Staff at a major equestrian centre in Scotland have hit back at claims that the welfare of their horses was compromised last week when the business went into administration.

On Friday, 13 February, administrators were called in to Kingsbarn Equestrian Centre, near Glasgow. The following day, horse feed merchants, who had not been paid, collected their stock — prompting press reports that the horses were left without food.

But centre manager Debbie McCormack told H&H the welfare of Kingsbarn’s 65 horses was never in danger.

“Suppliers did come up to remove stock but we had some emergency supplies and administrators made arrangements for horse feed, hay and bedding to be delivered early Monday morning,” she said.

“If their welfare was in danger I would have paid from my own pocket — the horses come first.”
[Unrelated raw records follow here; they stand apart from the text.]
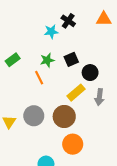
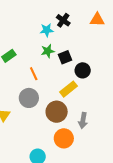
green star: (47, 60) -> (48, 51), moved
gray arrow: (99, 97) -> (83, 120), moved
gray circle: (34, 116) -> (29, 98), moved

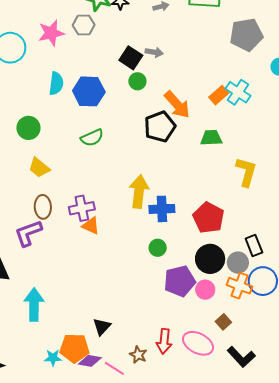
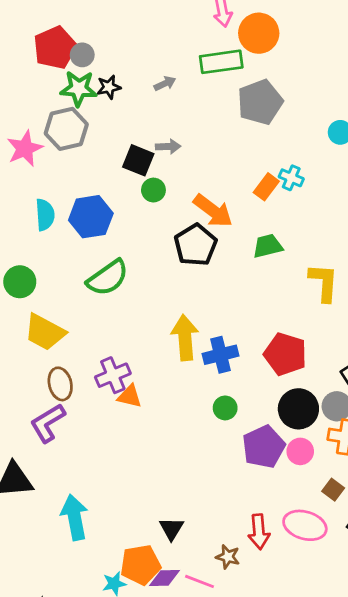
gray hexagon: (84, 25) -> (66, 129), size x1.4
gray pentagon: (246, 35) -> (260, 102), moved
cyan cross: (238, 92) -> (291, 178), size x0.7
green semicircle: (92, 138) -> (108, 278), size x1.4
yellow trapezoid: (39, 168) -> (45, 332), size x1.4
The Times reported that an “emergency operation” had started to rescue “scores of horses left without food”.

But British Horse Society (BHS) Scotland, one of the charities reported to have been called in to help, denied needing to take any action.

“Acting on concern from the public, our welfare officer did visit — but happily help wasn’t necessary,” said development officer Helene Mauchlen.
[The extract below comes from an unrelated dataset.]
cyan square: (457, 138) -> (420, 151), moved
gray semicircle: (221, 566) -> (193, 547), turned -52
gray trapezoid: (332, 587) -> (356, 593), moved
The Scottish SPCA also visited Kingsbarn last week.

“We have no animal welfare concerns and the administrators have assured us that the horses’ needs will continue to be met,” said chief superintendent Mike Flynn.

The centre cost £10million to build and opened in 2007. The 90-acre site encompasses 165 stables, a riding school, livery yard, training and show centre.
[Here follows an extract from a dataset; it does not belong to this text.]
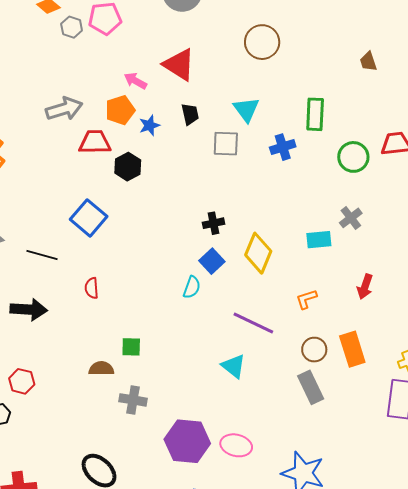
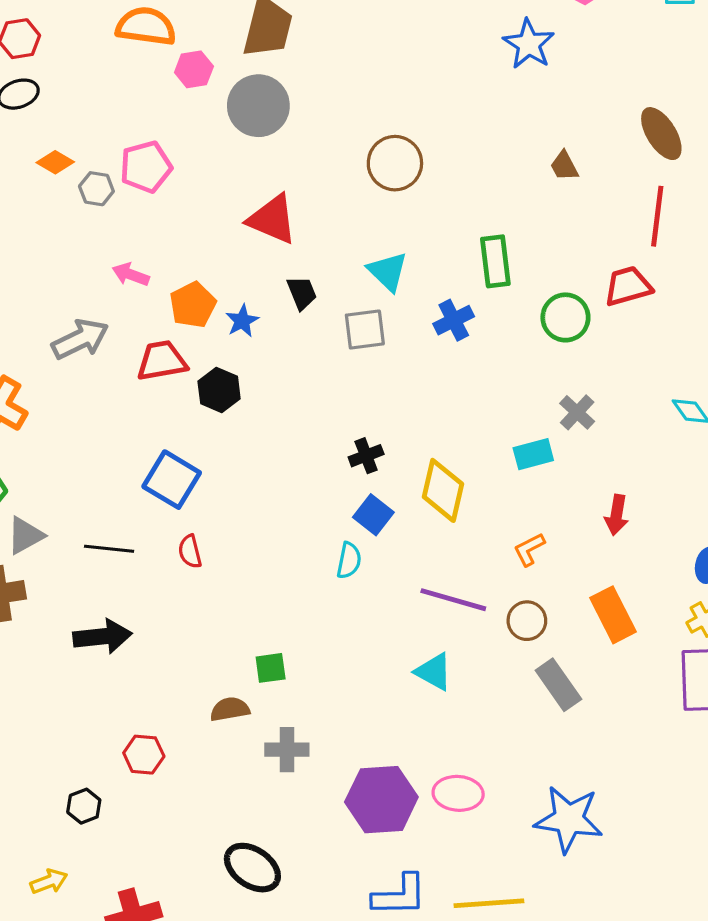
pink arrow: (135, 81) -> (131, 275), moved
gray arrow: (64, 109) -> (80, 339), moved
red semicircle: (92, 288) -> (190, 552), moved
brown circle: (314, 350) -> (527, 621), moved
red hexagon: (22, 381) -> (144, 755), moved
But in less than two years of operation, it has been dogged with problems. Last spring, former manager Ernest Dillon vowed to take legal action against owner Stuart Aitken, for unfair dismissal (news, 6 March 2008). His case was heard in December, and he is awaiting an outcome. And in May, Kinsgbarn suffered a strangles outbreak.

“It would be such a big loss to Scotland for Kingsbarn not to be here,” said Ms McCormack.

“A few staff have been let go, but we are still operating.”

Administrators Tenon Recovery said that “cash flow problems and a lack of available funding” had resulted in the company being placed in administration, but added that it planned to continue trading with a view to obtaining a sale.